8The Role of Doubt is Critical

In A False Report, Miller and Armstrong detail a phenomenon called “downstreaming” — wherein each person involved in a rape investigation base their decisions and actions on their assumptions about how others will perceive the case, beginning with the victim. A victim is often concerned with how details like her attire or what she was drinking will impact her case (because, as we know, history has taught her this matters.) Police are skeptical about a prosecutor’s approach to a case with little or no physical evidence. Prosecutors are burdened with a jury’s perception of the victim and her testimony. In no other crime in our society is the burden of proof of innocence placed on the victim — and everyone from rape victims to agents of the justice system are deeply aware of this.

9What We Can Learn From the Salem Witch Trials About Rape

As #MeToo continues to gain steam, the idea of “witch hunts” has been increasingly invoked by victims, victims’ advocates, skeptics, the accused, and even the President of the United States — telling in that sort of “you’re damned if you do, you’re damned if you don’t” way that sexual assault victims are all-too familiar with. Many critics of the #MeToo movement have gone as far as to suggest that accusations have reached the fever pitch of the Salem witch hunts — an assertion that is both historically inaccurate and misunderstands the nature of a witch hunt in the first place. The Salem Witch Trials — and the European witch trials that preceded Salem — were inherently and almost exclusively about the persecution of a society’s least powerful members (slaves, girls and women, prostitutes, the homeless) and the removal or elimination of those who disrupted the status quo. Figures like Bill Cosby, Harvey Weinstein, Roy Moore, Matt Lauer, and others can hardly be considered powerless nor anything but beneficiaries of a status quo dependent on denying women positions of power.

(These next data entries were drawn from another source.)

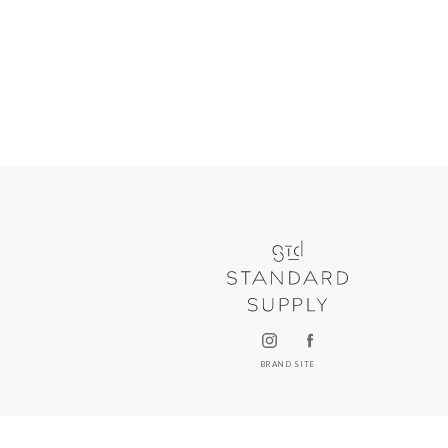
BRAND SITE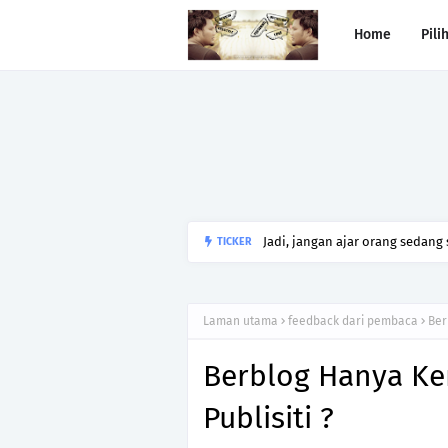
Home
Pili
Jadi, jangan ajar orang sedang
TICKER
Laman utama
feedback dari pembaca
Ber
Berblog Hanya K
Publisiti ?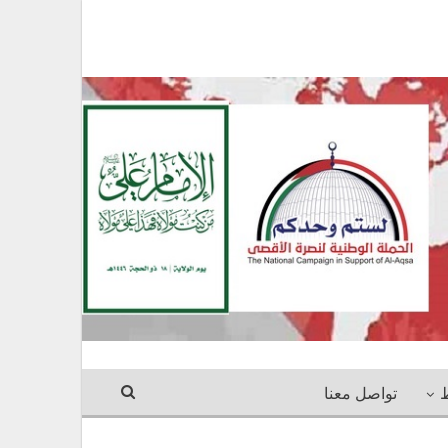
ط
تواصل معنا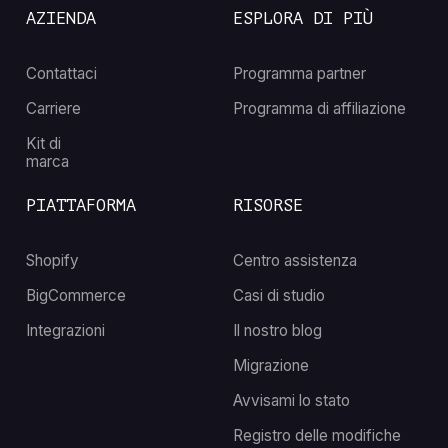
AZIENDA
ESPLORA DI PIÙ
Contattaci
Programma partner
Carriere
Programma di affiliazione
Kit di
marca
PIATTAFORMA
RISORSE
Shopify
Centro assistenza
BigCommerce
Casi di studio
Integrazioni
Il nostro blog
Migrazione
Avvisami lo stato
Registro delle modifiche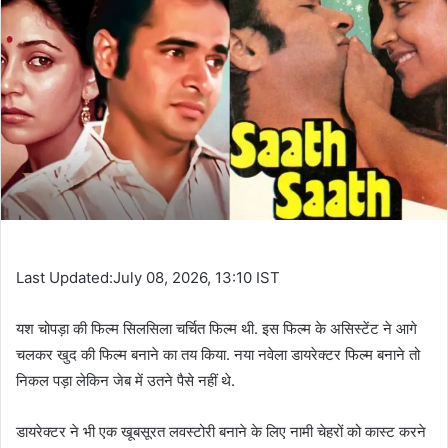
Last Updated:July 08, 2026, 13:10 IST
यश चोपड़ा की फिल्म सिलसिला चर्चित फिल्म थी. इस फिल्म के असिस्टेंट ने आगे
चलकर खुद की फिल्म बनाने का तय किया. नया नवेला डायरेक्टर फिल्म बनाने तो
निकल पड़ा लेकिन जेब में उतने पैसे नहीं थे.
डायरेक्टर ने भी एक खूबसूरत लवस्टोरी बनाने के लिए नामी चेहरों को कास्ट करने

Just as in the Salem Witch Trials, victims of sexual assault are victimized twice: first by a society that benefits from the powerlessness of women, and second by a criminal justice system that condemns them. Victims who don’t speak out, suffer their crimes in silence; those who do are re-victimized by varying degrees of false reporting accusations. Either way, women, literally or metaphorically, still hang. Miller and Armstrong's reporting takes one more step towards ending that.